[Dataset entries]
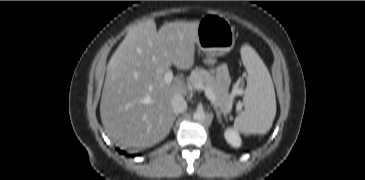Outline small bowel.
<instances>
[{
  "label": "small bowel",
  "mask_w": 365,
  "mask_h": 180,
  "mask_svg": "<svg viewBox=\"0 0 365 180\" xmlns=\"http://www.w3.org/2000/svg\"><path fill=\"white\" fill-rule=\"evenodd\" d=\"M207 62H208L209 66L214 65V59H212V58H209ZM213 71L215 72L218 80H220L221 82H226L227 81V74H226V71L223 67L213 68Z\"/></svg>",
  "instance_id": "1"
}]
</instances>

> [THE TASK] Images are to be excluded, and each record above written out word for word.

> [RESPONSE]
Outline small bowel.
<instances>
[{
  "label": "small bowel",
  "mask_w": 365,
  "mask_h": 180,
  "mask_svg": "<svg viewBox=\"0 0 365 180\" xmlns=\"http://www.w3.org/2000/svg\"><path fill=\"white\" fill-rule=\"evenodd\" d=\"M207 62H208L209 66L214 65V59H212V58H209ZM213 71L215 72L218 80H220L221 82H226L227 81V74H226V71L223 67L213 68Z\"/></svg>",
  "instance_id": "1"
}]
</instances>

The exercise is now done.